De nachtmerrie uit de titel slaat vooral op het lot van elfenkoningin Titania, die de hoofdrol speelt. Zij wil zich ontfermen over het kleine kind in haar armen dat door een stervende aan haar is toevertrouwd. Maar haar man Oberon, verteerd door jaloezie, neemt het kind bruut van haar af. Een smeekbede van Titania mag niet baten.
lees HIER de hele recensie in Theaterkrant:
'Vanaf de tribune onder de grote lindeboom kijkt het publiek naar een fascinerend schouwspel: in de verte, achter het podium, schrijdt een groep musici in zwarte gewaden plechtig door het lange wuivende gras. Voorop een man met een grote trom, daarachter de blazers. Het is een bijna mythisch beeld, wat nog versterkt wordt als de musici dichterbij komen: allemaal hebben ze puntige elfenoortjes.

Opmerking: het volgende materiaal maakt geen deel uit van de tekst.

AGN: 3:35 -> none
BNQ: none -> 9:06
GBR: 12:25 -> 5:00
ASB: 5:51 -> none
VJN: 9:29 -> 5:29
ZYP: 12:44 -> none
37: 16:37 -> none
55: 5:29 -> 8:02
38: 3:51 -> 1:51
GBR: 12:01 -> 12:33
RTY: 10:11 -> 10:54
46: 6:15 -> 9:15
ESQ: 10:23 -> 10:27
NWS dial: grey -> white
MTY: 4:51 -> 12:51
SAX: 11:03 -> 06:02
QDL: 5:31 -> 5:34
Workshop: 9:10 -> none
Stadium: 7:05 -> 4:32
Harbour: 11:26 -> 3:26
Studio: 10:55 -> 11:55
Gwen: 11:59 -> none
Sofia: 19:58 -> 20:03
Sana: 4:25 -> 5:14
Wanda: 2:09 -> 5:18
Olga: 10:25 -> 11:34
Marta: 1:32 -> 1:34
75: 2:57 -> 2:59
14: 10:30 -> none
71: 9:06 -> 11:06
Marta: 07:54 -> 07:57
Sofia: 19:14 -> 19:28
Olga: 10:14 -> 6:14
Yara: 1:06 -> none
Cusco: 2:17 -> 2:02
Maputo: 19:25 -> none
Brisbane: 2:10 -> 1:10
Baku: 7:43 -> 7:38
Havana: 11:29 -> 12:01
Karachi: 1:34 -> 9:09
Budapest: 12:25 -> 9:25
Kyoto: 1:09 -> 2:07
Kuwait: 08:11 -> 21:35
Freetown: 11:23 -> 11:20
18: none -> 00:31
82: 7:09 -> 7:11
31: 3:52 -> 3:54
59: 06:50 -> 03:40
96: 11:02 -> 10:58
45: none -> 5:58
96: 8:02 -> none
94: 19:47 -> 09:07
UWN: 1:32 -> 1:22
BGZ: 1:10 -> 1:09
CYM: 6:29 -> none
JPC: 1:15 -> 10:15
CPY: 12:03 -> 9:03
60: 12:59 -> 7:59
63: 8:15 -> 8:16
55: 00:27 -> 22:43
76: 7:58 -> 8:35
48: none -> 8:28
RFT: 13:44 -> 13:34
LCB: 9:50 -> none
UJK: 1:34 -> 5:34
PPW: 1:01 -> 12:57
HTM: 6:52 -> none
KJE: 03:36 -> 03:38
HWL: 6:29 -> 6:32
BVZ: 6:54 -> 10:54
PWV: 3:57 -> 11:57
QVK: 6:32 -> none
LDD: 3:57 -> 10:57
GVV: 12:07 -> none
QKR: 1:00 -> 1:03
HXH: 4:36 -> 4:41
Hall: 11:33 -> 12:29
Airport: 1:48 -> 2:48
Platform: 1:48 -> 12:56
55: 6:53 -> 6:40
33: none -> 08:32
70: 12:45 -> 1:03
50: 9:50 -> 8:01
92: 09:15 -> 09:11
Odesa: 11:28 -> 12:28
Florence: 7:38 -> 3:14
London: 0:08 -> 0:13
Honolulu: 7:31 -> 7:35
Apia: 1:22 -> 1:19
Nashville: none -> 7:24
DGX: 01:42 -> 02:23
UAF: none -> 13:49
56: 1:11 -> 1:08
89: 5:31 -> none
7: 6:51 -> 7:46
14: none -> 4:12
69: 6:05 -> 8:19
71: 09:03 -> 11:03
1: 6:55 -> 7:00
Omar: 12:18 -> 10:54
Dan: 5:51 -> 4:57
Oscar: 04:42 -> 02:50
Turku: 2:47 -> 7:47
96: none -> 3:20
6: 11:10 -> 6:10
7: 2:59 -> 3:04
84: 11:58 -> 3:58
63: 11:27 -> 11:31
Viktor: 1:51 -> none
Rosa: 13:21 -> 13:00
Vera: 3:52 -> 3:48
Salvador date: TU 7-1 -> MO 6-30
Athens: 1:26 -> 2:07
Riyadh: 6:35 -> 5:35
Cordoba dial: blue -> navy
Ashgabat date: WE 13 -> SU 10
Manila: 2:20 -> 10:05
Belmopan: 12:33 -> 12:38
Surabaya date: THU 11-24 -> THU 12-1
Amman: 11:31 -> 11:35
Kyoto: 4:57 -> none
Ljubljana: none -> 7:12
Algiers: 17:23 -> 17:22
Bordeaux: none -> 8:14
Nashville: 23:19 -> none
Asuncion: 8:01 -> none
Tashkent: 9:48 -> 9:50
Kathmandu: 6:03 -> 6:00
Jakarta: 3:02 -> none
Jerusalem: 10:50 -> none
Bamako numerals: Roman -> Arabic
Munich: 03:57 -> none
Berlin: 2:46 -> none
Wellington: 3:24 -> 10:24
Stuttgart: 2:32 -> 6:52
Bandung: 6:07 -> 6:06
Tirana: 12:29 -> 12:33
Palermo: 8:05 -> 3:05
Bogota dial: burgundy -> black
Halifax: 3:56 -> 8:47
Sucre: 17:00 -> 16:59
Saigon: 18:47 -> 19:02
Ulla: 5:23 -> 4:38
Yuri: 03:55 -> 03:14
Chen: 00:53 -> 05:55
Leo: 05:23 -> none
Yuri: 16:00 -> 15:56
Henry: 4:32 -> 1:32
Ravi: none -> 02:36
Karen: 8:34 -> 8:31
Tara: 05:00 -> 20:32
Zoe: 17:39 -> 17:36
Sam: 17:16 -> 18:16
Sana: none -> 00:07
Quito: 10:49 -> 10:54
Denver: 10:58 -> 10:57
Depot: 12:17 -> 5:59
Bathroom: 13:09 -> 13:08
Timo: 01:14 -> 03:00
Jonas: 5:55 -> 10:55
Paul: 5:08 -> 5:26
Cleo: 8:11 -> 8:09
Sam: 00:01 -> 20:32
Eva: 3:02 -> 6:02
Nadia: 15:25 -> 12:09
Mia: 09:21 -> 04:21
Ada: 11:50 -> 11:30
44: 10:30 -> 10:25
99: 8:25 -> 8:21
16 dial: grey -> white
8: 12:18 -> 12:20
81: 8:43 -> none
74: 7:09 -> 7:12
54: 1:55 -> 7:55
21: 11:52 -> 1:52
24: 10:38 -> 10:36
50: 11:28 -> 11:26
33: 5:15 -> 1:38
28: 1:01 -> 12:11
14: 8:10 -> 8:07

Natuurlijk zijn er een heleboel elfen in deze nachtmerrie, tot leven gebracht door een sierlijke groep zangeressen en de uitmuntende musici van het Jong Nederlands Blazers Ensemble. Samen brengen ze de muziek van Purcell en Passenier tot leven. In tegenstelling tot de andere hoofdrollen wordt Oberon niet door een zanger vertolkt, maar door Sinan Arat op de ney, een rietfluit. Gekleed als een soort djinn uit een sprookjesboek is hij imposant en zelfs betoverend wanneer hij Titania (sopraan Donij van Doorn) overmeestert en haar kind van haar afpakt.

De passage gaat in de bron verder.